**PROBLEM TO SOLVE:** Here the answer should be the line with "einer Fensterbank im" and all the lines after it through the end of the listing, each repeated exactly, and no other text.
___ DATA TO USE
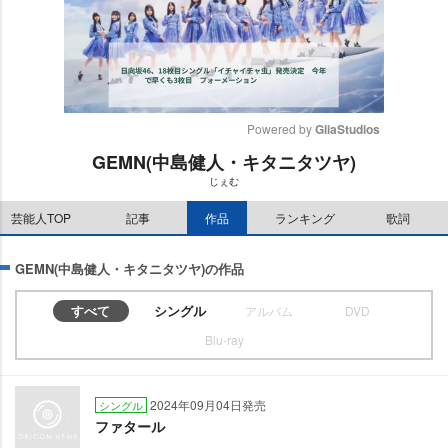
Powered by 
GliaStudios
GEMN(中島健人・キタニタツヤ)
M
じぇむ
u
t
芸能人TOP
記事
作品
ランキング
歌詞
e
GEMN(中島健人・キタニタツヤ)の作品
すべて
シングル
アルバム
DVD
Blu-ray
2024年09月04日発売
シングル
ファタール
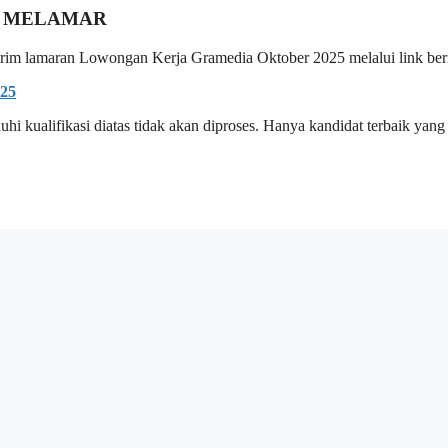
 MELAMAR
kirim lamaran Lowongan Kerja Gramedia Oktober 2025 melalui link ber
25
i kualifikasi diatas tidak akan diproses. Hanya kandidat terbaik yang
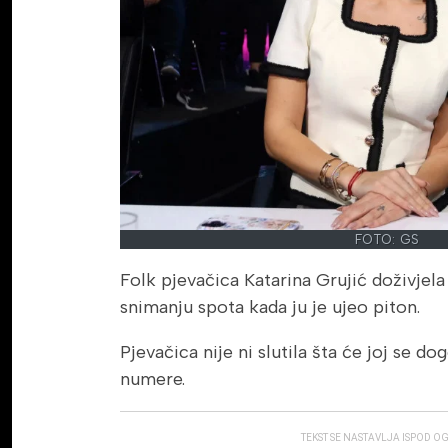
FOTO: GS
Folk pjevačica Katarina Grujić doživjela
snimanju spota kada ju je ujeo piton.
Pjevačica nije ni slutila šta će joj se do
numere.
TEKST SE NASTAVLJA ISPOD O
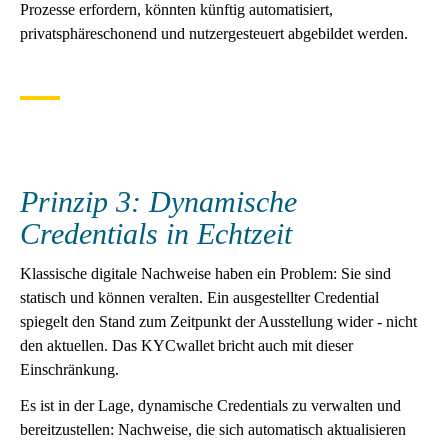
Prozesse erfordern, könnten künftig automatisiert,
privatsphäreschonend und nutzergesteuert abgebildet werden.
Prinzip 3: Dynamische
Credentials in Echtzeit
Klassische digitale Nachweise haben ein Problem: Sie sind
statisch und können veralten. Ein ausgestellter Credential
spiegelt den Stand zum Zeitpunkt der Ausstellung wider - nicht
den aktuellen. Das KYCwallet bricht auch mit dieser
Einschränkung.
Es ist in der Lage, dynamische Credentials zu verwalten und
bereitzustellen: Nachweise, die sich automatisch aktualisieren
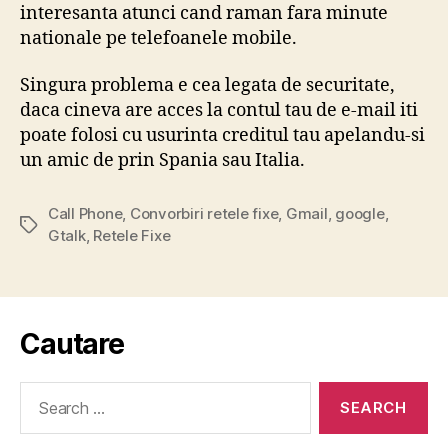
interesanta atunci cand raman fara minute
nationale pe telefoanele mobile.
Singura problema e cea legata de securitate,
daca cineva are acces la contul tau de e-mail iti
poate folosi cu usurinta creditul tau apelandu-si
un amic de prin Spania sau Italia.
Call Phone
,
Convorbiri retele fixe
,
Gmail
,
google
,
Tags
Gtalk
,
Retele Fixe
Cautare
Search
for:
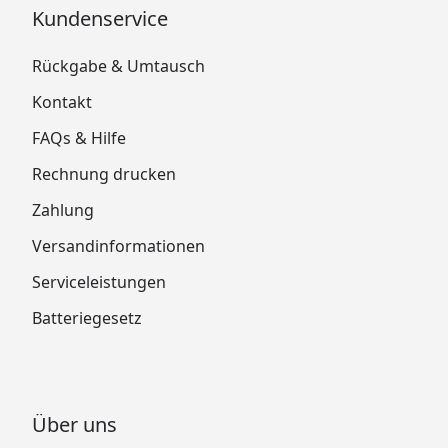
Kundenservice
Rückgabe & Umtausch
Kontakt
FAQs & Hilfe
Rechnung drucken
Zahlung
Versandinformationen
Serviceleistungen
Batteriegesetz
Über uns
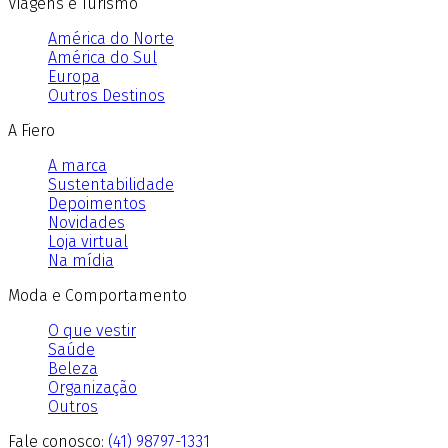
Viagens e Turismo
América do Norte
América do Sul
Europa
Outros Destinos
A Fiero
A marca
Sustentabilidade
Depoimentos
Novidades
Loja virtual
Na mídia
Moda e Comportamento
O que vestir
Saúde
Beleza
Organização
Outros
Fale conosco:
(41) 98797-1331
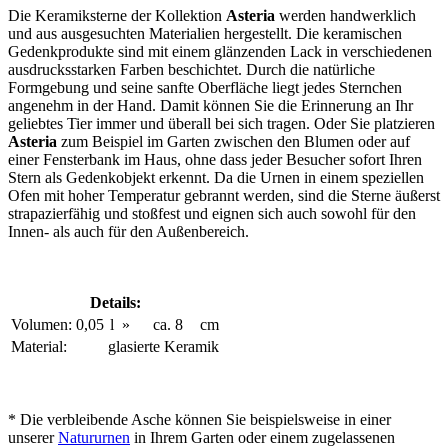
Die Keramiksterne der Kollektion
Asteria
werden handwerklich
und aus ausgesuchten Materialien hergestellt. Die keramischen
Gedenkprodukte sind mit einem glänzenden Lack in verschiedenen
ausdrucksstarken Farben beschichtet. Durch die natürliche
Formgebung und seine sanfte Oberfläche liegt jedes Sternchen
angenehm in der Hand. Damit können Sie die Erinnerung an Ihr
geliebtes Tier immer und überall bei sich tragen. Oder Sie platzieren
Asteria
zum Beispiel im Garten zwischen den Blumen oder auf
einer Fensterbank im Haus, ohne dass jeder Besucher sofort Ihren
Stern als Gedenkobjekt erkennt. Da die Urnen in einem speziellen
Ofen mit hoher Temperatur gebrannt werden, sind die Sterne äußerst
strapazierfähig und stoßfest und eignen sich auch sowohl für den
Innen- als auch für den Außenbereich.
Details:
Volumen:
0,05
l
»
ca.
8
cm
Material:
glasierte Keramik
* Die verbleibende Asche können Sie beispielsweise in einer
unserer
Natururnen
in Ihrem Garten oder einem zugelassenen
______
**TASK OUTPUT:**
einer Fensterbank im Haus, ohne dass jeder Besucher sofort Ihren
Stern als Gedenkobjekt erkennt. Da die Urnen in einem speziellen
Ofen mit hoher Temperatur gebrannt werden, sind die Sterne äußerst
strapazierfähig und stoßfest und eignen sich auch sowohl für den
Innen- als auch für den Außenbereich.
Details:
Volumen:
0,05
l
»
ca.
8
cm
Material:
glasierte Keramik
* Die verbleibende Asche können Sie beispielsweise in einer
unserer
Natururnen
in Ihrem Garten oder einem zugelassenen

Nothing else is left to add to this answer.